You don’t use the Internet at all?

I don’t have a computer. I’m probably the last person on Route 4 not to have a computer. I know one other guy in New Hampshire that doesn’t have one. I’m terrible with my hands, with gadgets, with remembering what to do. I’ve more or less mastered the ability to change channels on a television, but it takes a lot of intellectual concentration. I’m not high minded or principled, I think, to refuse one, whatever word processors and so on. I welcomed one for my assistant to use.

I was a typist for many years, but not two fingered, one fingered. Well, I could get somebody to type for me. I got an accurate copy. Then when it could be a computer, when I made a new draft, I didn’t have to look and see that new mistakes hadn’t occurred when my typist copied it over and you could just change it day by day.

If anything I had intensified my desire, my capability, to revise. If I want to change one comma on a page, my assistant with a computer can do it rather quickly I understand.

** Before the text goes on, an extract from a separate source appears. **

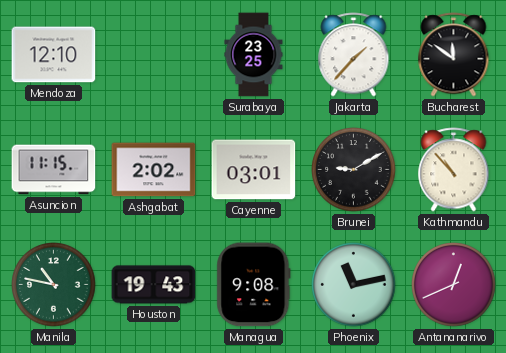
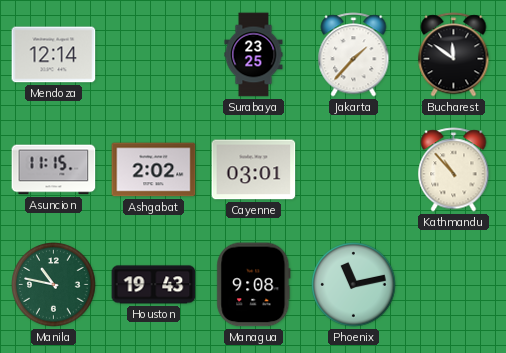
Mendoza: 12:10 -> 12:14
Brunei: 9:10 -> none
Antananarivo: 12:41 -> none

I know that you have been an incredible letter writer over the years. Now you do use email, kind of second hand email, for a lot of your correspondence.

Yeah, yeah, yeah. Well, I came to it because I was driving everybody nuts. I was demanding everybody put names and addresses on envelopes and put in stamps and so on. There were people that didn’t want to do the mechanics of it. They were used to emailing everybody. I had a … what’s it called that I had?

Fax machine, right?

Yeah. I had a fax machine, and everybody I was faxing turned out to be keeping their fax machine only because of me. That was the quickest I had. Everything has to be quick now. Mostly in New Hampshire, a letter will get there the next day, but nobody wants to use letters. I still write a lot of letters and get away with it. Many people, I think I don’t admit that I can get email through my assistant. It’s not particularly quick for me, because I see it the day after it gets to her. But that’s OK. I’ve learned to be tolerant.

I do, I worry about the general speeding up of words in the world. I worry about the intelligent young people, students, for whom reading is too slow. All they want is a bit of information. They can get that very easily from Google. Certainly they can get entertainment through games, television, television on the Internet, everything. Everything can be quick and sudden, delayed, or finished quickly.

Someone writing a letter, especially like my mother and my grandmother writing one longhand … my grandmother here had three daughters, and I believe that she wrote them at least a postcard every day. I know my mother wrote her mother about every day.

The post office was three quarters of a mile down the road. Somebody had to go there every day, possibly on a horse. When I was here, I’d go on a bicycle usually and pick it up, because there were always three postcards at least there from the three daughters for their mother.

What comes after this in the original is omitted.